Por falar em reconhecimento, alguns realizadores utilizaram as suas redes sociais para lamentar a morte de George A. Romero. Oriundo do cinema de horror, o criativo James Gunn usou o seu Facebook para lembrar a importância do trabalho de Romero para a sua carreira. "Ver a Noite dos Mortos Vivos enquanto criança não só me assustou, e me fez brincar para sempre com crianças assustadoras, mas foi tão incrivelmente "faça você mesmo" que percebi que os filmes não eram algo que pertencia exclusivamente às elites, com os seus múltiplos milhões de dólares, mas que também poderia ser criado por nós, as pessoas que simplesmente os amava, que moravam no Missouri, como eu fiz, ou a Pensilvânia, como você fez, ou em qualquer lugar. Peguei uma câmera de oito milímetros, misturei um pouco de xarope de Karo com um pouco de tinta vermelha para fazer sangue e comecei a fazer filmes - especificamente, com o meu irmão comer meu outro irmão na tela, vivo. Eu tinha onze anos. Esse foi o primeiro momento da minha carreira cinematográfica, e foi desprezado por causa de você." admitiu Gunn. Num longo relato, ele disse que O Despertar dos Mortos o fez enxergar "como comentários sociais poderiam fazer parte dos filmes do gênero", tratou o Dia dos Mortos como um filme "incrivelmente subestimado", revelou que A Metade Negra é uma das suas "adaptações prediletas da obra de Stephen King" e afirmou que Martin é o seu "filme predileto dirigido por Romero". Por fim, Gunn agradeceu ao dizer que Romero o fez "querer produzir filmes" e o ajudou a "encontrar um sentido nos monstros".
Quem também se manifestou foi o mestre do suspense literário Stephen King. Segundo ele, Romero foi o seu colaborador favorito. "Triste em saber que meu colaborador favorito – e um grande velho amigo- George Romero morreu.
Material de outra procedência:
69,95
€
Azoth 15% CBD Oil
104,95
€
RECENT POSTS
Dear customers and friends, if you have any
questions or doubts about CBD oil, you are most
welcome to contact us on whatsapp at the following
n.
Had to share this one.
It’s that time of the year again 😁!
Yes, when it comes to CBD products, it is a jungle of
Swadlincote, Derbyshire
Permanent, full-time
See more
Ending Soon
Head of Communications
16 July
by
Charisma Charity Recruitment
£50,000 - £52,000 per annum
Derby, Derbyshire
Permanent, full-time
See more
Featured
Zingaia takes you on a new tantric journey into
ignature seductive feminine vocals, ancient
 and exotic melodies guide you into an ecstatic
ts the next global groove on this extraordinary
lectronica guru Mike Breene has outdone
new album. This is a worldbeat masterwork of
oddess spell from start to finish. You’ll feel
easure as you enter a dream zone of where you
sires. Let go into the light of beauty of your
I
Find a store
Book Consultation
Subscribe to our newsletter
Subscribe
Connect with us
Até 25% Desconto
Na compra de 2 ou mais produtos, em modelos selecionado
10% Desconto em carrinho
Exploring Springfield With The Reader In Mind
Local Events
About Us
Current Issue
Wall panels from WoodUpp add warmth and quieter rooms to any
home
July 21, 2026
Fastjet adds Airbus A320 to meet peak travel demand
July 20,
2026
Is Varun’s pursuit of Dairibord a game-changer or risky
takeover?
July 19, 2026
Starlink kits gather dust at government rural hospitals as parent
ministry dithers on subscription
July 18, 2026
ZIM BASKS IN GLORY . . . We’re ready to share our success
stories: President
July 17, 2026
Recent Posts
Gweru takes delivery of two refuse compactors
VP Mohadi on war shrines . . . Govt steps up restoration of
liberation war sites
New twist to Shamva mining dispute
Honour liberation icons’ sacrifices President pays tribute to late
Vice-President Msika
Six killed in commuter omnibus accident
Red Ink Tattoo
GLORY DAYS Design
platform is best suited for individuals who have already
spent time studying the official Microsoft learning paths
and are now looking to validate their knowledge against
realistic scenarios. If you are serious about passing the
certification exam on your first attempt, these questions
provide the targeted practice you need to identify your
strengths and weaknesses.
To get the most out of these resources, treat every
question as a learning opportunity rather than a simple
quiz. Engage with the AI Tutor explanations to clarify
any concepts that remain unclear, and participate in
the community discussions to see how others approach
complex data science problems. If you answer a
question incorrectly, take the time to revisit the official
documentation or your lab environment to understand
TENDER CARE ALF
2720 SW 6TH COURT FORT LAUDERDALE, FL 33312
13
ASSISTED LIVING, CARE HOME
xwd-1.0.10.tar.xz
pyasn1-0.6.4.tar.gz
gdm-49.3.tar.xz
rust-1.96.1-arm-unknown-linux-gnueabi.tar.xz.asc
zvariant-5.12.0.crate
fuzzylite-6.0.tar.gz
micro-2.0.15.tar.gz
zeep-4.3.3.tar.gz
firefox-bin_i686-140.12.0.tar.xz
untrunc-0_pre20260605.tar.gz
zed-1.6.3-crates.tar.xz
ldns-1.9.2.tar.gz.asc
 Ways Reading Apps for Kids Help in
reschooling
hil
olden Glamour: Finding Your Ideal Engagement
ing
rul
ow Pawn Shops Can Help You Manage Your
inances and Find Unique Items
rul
George, nunca haverá outra pessoa como você”, revelou King via Twitter. Responsável pelo elogiado trabalho de maquiagem da série The Walking Dead, Greg Nicotero tratou Romero como fonte de inspiração e arrancou elogios ao "pai" deste popular subgênero. “Notícias tristes chegando. Existem tantas coisas para se dizer sobre esse homem, meu amigo, meu mentor e minha inspiração. Por tudo que ele nos deu com paixão e fogo, seu espírito implacável vai viver para sempre. Sou abençoado por tido a honra de ter presenteado ele com um prêmio em abril, em Pittsburgh, ONDE TUDO COMEÇOU!!! Um amor sem tamanho com ele e sua família”, afirmou Nicotero mostrando que George Romero também reconhecia os predicados de The Walking Dead. Um dos principais parceiros de Quentin Tarantino, o ator e diretor Eli Roth desejou condolências e falou a importância do saudoso realizador para a sua carreira. "Acabei de saber da notícia sobre George Romero. Difícil mensurar o quanto ele me inspirou; o que ele fez para o cinema. Romero usou o gênero para confrontar o racismo há 50 anos. Ele sempre apostou em diversificados casts, como Duane Jones como a heroica estrela de A Noite dos Mortos Vivos.", ressaltou Roth via Twitter. Um dos grandes parceiros de George Romero, o ator, maquiador e diretor Tom Savini (foto acima) usou também o seu Twitter para lembrar da sua ótima relação. "Adeus George A Romero. Nós rimos por 50 anos e 9 filmes. Eu sentirei a falta dele. Há uma luz que se apagou e não pode ser substituída.", afirmou Savini. Já o mestre John Carpenter, dos clássicos O Enigma de Outro Mundo e Fuga de Nova Iorque, não economizou nos elogios ao destacar a sua importância para a Sétima Arte. "George Romero foi um grande diretor, o pai do cinema de horror moderno. Ele foi meu amigo e eu sentirei a sua falta. Descanse em paz George.", concluiu Carpenter via Twitter.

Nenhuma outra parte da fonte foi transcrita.